Each entry should be printed exactly, with its images omitted.
Working data Block Start
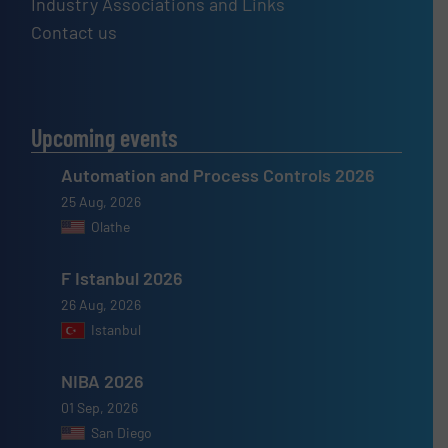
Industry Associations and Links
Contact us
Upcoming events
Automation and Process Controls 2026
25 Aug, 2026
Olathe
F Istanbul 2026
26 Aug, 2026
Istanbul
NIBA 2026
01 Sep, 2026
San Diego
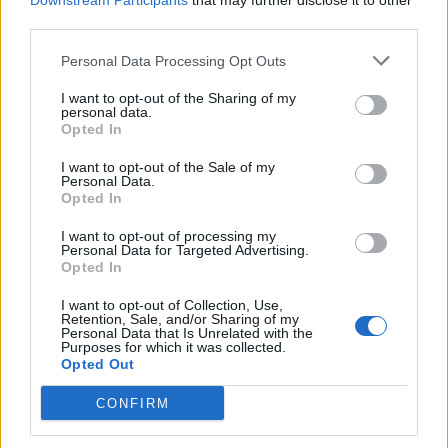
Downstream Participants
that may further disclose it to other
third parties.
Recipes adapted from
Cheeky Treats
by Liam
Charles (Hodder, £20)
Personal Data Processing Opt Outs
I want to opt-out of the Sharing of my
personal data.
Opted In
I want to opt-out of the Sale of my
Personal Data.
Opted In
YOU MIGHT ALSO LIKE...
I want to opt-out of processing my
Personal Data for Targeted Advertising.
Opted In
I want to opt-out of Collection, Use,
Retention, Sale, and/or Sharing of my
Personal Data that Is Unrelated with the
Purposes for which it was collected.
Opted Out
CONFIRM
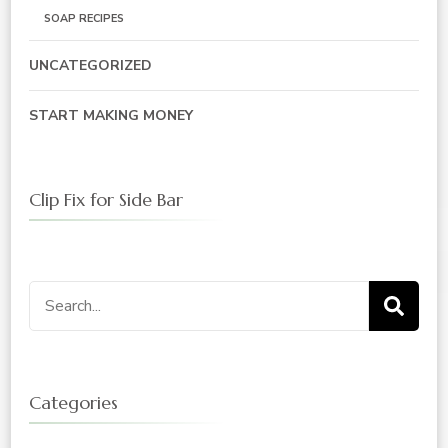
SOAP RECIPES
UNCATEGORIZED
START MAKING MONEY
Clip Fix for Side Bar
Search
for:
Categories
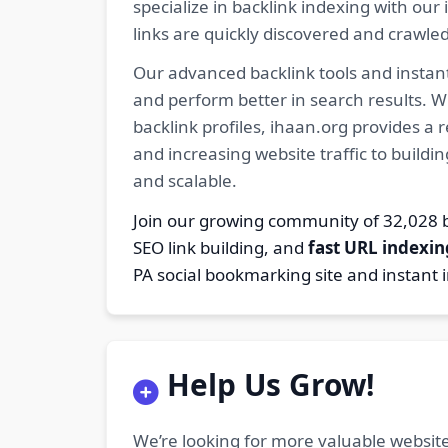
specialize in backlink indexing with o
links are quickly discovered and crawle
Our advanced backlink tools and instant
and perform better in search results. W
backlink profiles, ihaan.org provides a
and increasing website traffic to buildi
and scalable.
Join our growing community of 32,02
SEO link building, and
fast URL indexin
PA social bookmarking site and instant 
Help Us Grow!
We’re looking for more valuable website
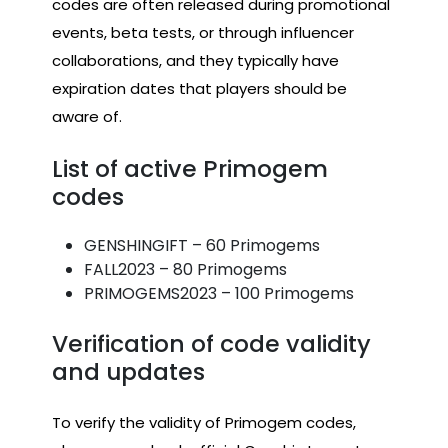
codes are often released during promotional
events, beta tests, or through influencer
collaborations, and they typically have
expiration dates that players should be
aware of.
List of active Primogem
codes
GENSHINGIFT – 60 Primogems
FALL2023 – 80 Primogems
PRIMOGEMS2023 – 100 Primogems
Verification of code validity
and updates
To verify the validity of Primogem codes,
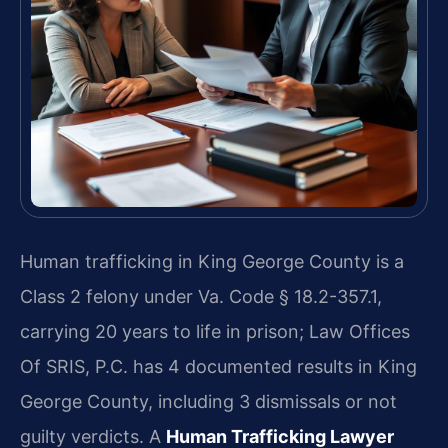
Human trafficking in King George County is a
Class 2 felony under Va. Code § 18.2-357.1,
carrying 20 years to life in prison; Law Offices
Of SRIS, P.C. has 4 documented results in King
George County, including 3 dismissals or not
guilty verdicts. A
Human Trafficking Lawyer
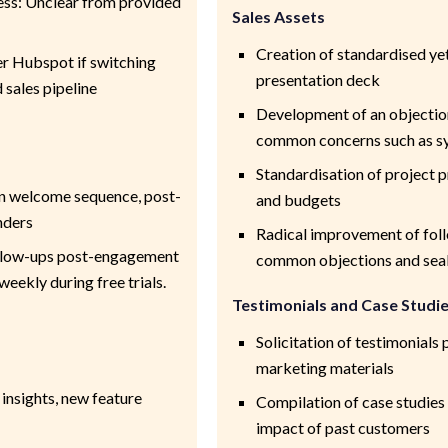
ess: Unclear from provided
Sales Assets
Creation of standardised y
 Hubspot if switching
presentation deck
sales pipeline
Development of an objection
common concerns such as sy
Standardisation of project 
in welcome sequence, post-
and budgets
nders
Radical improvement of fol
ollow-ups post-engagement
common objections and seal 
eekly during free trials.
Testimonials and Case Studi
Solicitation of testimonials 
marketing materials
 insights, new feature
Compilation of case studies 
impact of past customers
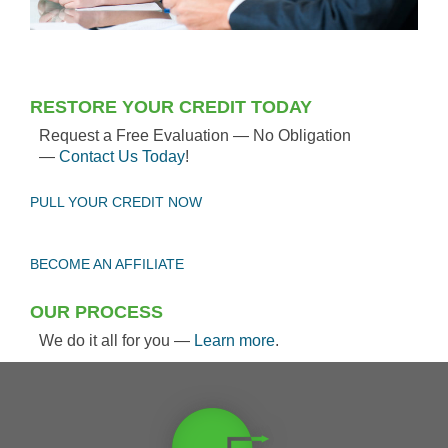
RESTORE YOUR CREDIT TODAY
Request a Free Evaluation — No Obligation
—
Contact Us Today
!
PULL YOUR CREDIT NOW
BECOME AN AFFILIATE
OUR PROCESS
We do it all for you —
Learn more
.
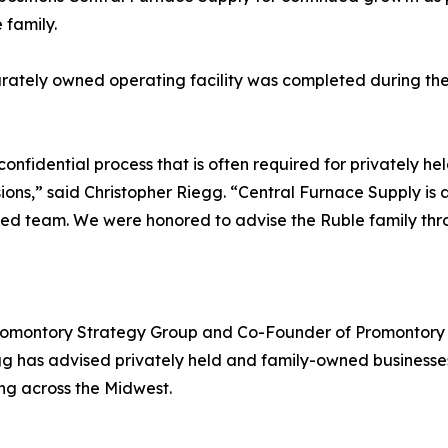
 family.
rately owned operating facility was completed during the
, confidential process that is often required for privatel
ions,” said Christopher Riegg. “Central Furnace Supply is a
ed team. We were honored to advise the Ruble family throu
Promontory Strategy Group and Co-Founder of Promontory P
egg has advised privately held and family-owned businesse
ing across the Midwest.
Working data Block End
■ Answer for the task
Industry Associations and Links
Contact us
Upcoming events
Automation and Process Controls 2026
25 Aug, 2026
Olathe
F Istanbul 2026
26 Aug, 2026
Istanbul
NIBA 2026
01 Sep, 2026
San Diego
Downstream Participants
that may further disclose it to other
third parties.
Recipes adapted from
Cheeky Treats
by Liam
Charles (Hodder, £20)
Personal Data Processing Opt Outs
I want to opt-out of the Sharing of my
personal data.
Opted In
I want to opt-out of the Sale of my
Personal Data.
Opted In
YOU MIGHT ALSO LIKE...
I want to opt-out of processing my
Personal Data for Targeted Advertising.
Opted In
I want to opt-out of Collection, Use,
Retention, Sale, and/or Sharing of my
Personal Data that Is Unrelated with the
Purposes for which it was collected.
Opted Out
CONFIRM
SOAP RECIPES
UNCATEGORIZED
START MAKING MONEY
Clip Fix for Side Bar
Search
for:
Categories
specialize in backlink indexing with o
links are quickly discovered and crawle
Our advanced backlink tools and instant
and perform better in search results. W
backlink profiles, ihaan.org provides a
and increasing website traffic to buildi
and scalable.
Join our growing community of 32,02
SEO link building, and
fast URL indexin
PA social bookmarking site and instant 
Help Us Grow!
We’re looking for more valuable website
codes are often released during promotional
events, beta tests, or through influencer
collaborations, and they typically have
expiration dates that players should be
aware of.
List of active Primogem
codes
GENSHINGIFT – 60 Primogems
FALL2023 – 80 Primogems
PRIMOGEMS2023 – 100 Primogems
Verification of code validity
and updates
To verify the validity of Primogem codes,
Human trafficking in King George County is a
Class 2 felony under Va. Code § 18.2-357.1,
carrying 20 years to life in prison; Law Offices
Of SRIS, P.C. has 4 documented results in King
George County, including 3 dismissals or not
guilty verdicts. A
Human Trafficking Lawyer
ess: Unclear from provided
Sales Assets
Creation of standardised y
 Hubspot if switching
presentation deck
sales pipeline
Development of an objection
common concerns such as sy
Standardisation of project 
in welcome sequence, post-
and budgets
nders
Radical improvement of fol
ollow-ups post-engagement
common objections and seal 
eekly during free trials.
Testimonials and Case Studi
Solicitation of testimonials 
marketing materials
 insights, new feature
Compilation of case studies 
impact of past customers
RESTORE YOUR CREDIT TODAY
Request a Free Evaluation — No Obligation
—
Contact Us Today
!
PULL YOUR CREDIT NOW
BECOME AN AFFILIATE
OUR PROCESS
We do it all for you —
Learn more
.
 family.
rately owned operating facility was completed during the
, confidential process that is often required for privatel
ions,” said Christopher Riegg. “Central Furnace Supply is a
ed team. We were honored to advise the Ruble family throu
Promontory Strategy Group and Co-Founder of Promontory P
egg has advised privately held and family-owned businesse
ing across the Midwest.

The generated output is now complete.